Elles répondraient pourtant à la demande des consommateurs. Celle de se sentir acteur du système et d’entrer dans une dynamique relationnelle avec les autres évaluateurs. Leurs avis, peut-on lire dans la revue Réseaux, forment un «discours sur la qualité du produit, qui vient compléter et concurrencer les nombreuses formes de qualification qui accompagnent déjà les biens de consommation: labels, normes, marques, slogans publicitaires, informations sur la composition, avis d’experts, guides, etc.» Mieux encore, le consommateur en retirerait une forme de gratification personnelle, associée au plaisir d’écrire pour relater son expérience.
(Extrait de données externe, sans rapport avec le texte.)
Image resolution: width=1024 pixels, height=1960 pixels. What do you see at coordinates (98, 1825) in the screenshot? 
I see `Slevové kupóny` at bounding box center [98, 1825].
Les avis trop dithyrambiques peuvent se heurter à un seuil de crédibilité.

Guerre des étoiles

C’est aussi ce que montre de façon plus empirique une étude américaine menée par Brightlocal, spécialiste du marketing local, auprès d’un millier d’utilisateurs de services en ligne et publiée en mars 2024. Elle confirme que le consommateur ne se fie plus uniquement aux gages de qualité qu’on lui présente et entend collecter ses propres informations. Quand il doit poser un choix, un consommateur sur trois vérifie les évaluations subjectives sur au moins deux sites. Un sur quatre prend même la peine de vérifier sur un troisième. Quatre-vingts pour cent de ceux qui mènent ces recherches le font sur Google, 45% sur Facebook. L’étude précise également que le consommateur, lorsqu’il consulte les avis sur un commerce ou un établissement dans lequel il envisage de se rendre, accorde beaucoup d’importance au fait que le propriétaire du lieu réponde aux avis postés, d’autant plus s’ils sont négatifs.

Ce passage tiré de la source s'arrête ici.